- Problem
Please copy every line from the records below that contains the string "Meule".

- Source data
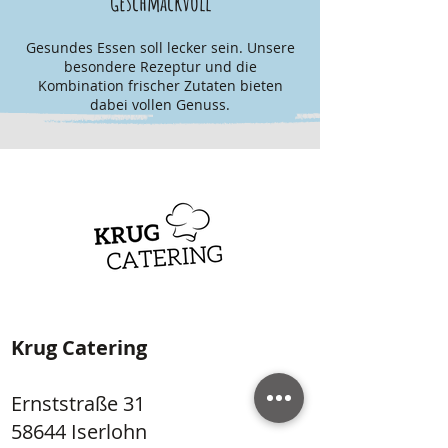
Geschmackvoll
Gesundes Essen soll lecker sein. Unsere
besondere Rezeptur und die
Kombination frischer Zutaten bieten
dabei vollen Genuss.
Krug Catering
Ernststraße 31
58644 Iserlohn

* * *

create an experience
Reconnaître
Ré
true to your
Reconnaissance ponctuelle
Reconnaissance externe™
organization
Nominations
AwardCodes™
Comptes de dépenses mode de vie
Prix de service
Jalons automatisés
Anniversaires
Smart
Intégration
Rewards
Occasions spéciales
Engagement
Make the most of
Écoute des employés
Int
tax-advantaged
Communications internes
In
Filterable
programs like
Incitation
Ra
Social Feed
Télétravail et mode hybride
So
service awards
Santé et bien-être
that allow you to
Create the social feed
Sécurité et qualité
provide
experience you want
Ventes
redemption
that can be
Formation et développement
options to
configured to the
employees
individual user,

==

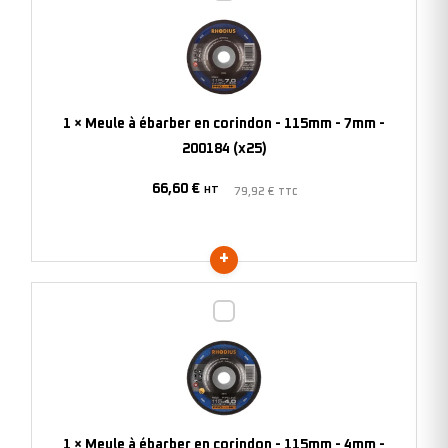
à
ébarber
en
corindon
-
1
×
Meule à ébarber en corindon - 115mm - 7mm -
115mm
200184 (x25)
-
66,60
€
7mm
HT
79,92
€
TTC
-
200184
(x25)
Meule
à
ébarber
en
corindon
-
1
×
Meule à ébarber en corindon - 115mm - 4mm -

- Response to this task
Meule à ébarber en corindon - 115mm - 7mm -
Meule
Meule à ébarber en corindon - 115mm - 4mm -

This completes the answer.